Embora ainda fosse dia, e o Sol desse as caras lá fora, seus raios não conseguiam penetrar com a mesma intensidade as frestas da janela do meu quarto...

O vento começara a soprar, suave, sem pressa, como sempre fora nas tardes pacíficas de Outono. Trazia consigo ares de poesia, vindos de outros vales, que ao se encontrarem com as fendas do telhado, produziam sons de assobios que atravessavam o forro de madeira velha, atingindo em cheio os meus ouvidos, carentes por uma melodia que desse ritmo a noite que se seguia.

O Bem-te-vi já dera seu canto de despedida, mais uma vez. A Lua, sempre misteriosa e atraente, já começara a brilhar com a chegada da escuridão, que dessa vez, prometia ser eterna. Pelo menos até o próximo amanhecer.

Tudo se perdia e se fundia naquele exato momento em mim... E o meu pensamento era somente em ti.

Desejos e sensações prazerosas misturavam-se junto ao meu corpo, fazendo-me sentir o calor exato da paixão, ardente naquele momento como nunca antes. Meus pecados pediam por perdão. Minhas vontades imploravam por ação.
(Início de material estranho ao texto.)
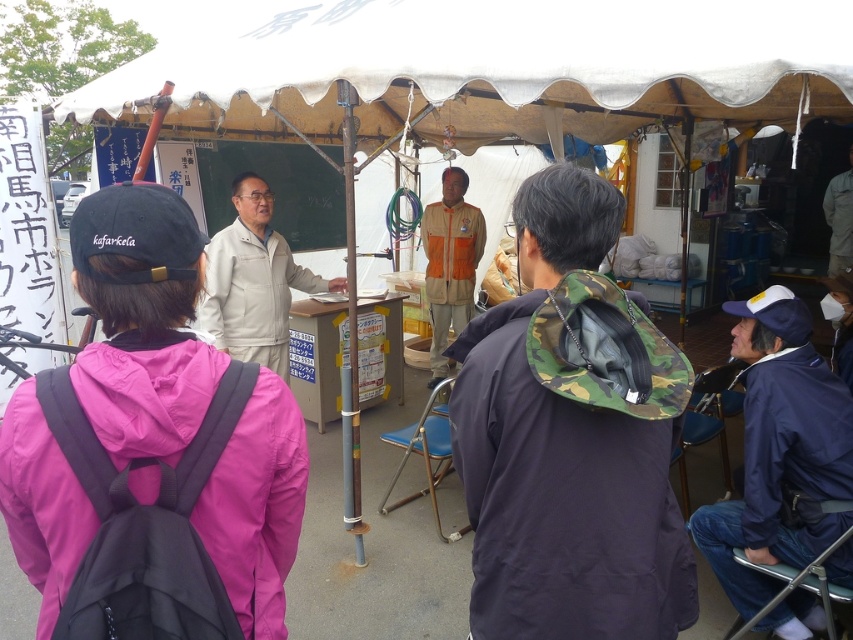 Question: Can you confirm if white fabric canopy at upper center is positioned to the left of beige fabric jacket at center?

Choices:
 (A) no
 (B) yes

Answer: (A)

Question: Which of the following is the closest to the observer?

Choices:
 (A) (564, 32)
 (B) (614, 284)

Answer: (B)

Question: Does camo jacket at center appear on the right side of navy blue jacket at lower right?

Choices:
 (A) yes
 (B) no

Answer: (B)

Question: Which object appears farthest from the camera in this image?

Choices:
 (A) camo jacket at center
 (B) navy blue jacket at lower right
 (C) orange fabric shirt at center
 (D) beige fabric jacket at center

Answer: (C)

Question: Is the position of camo jacket at center more distant than that of beige fabric jacket at center?

Choices:
 (A) yes
 (B) no

Answer: (B)

Question: Estimate the real-world distances between objects in this image. Which object is farther from the orange fabric shirt at center?

Choices:
 (A) white fabric canopy at upper center
 (B) navy blue jacket at lower right

Answer: (B)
Mas a alma que ali se prendia, sabia que seria somente através da Lua a minha única saída.

O abrir da janela fez com que pequenas flores amarelas de Ipê, trazidas pelo vento, adentrassem no quarto se enroscando na cortina branca de seda, que do bandô atingia o chão de cimento queimado. Por instantes o silêncio se soltava, e a força da minha respiração podia ser ouvida pelas estrelas que invadiam minha morada.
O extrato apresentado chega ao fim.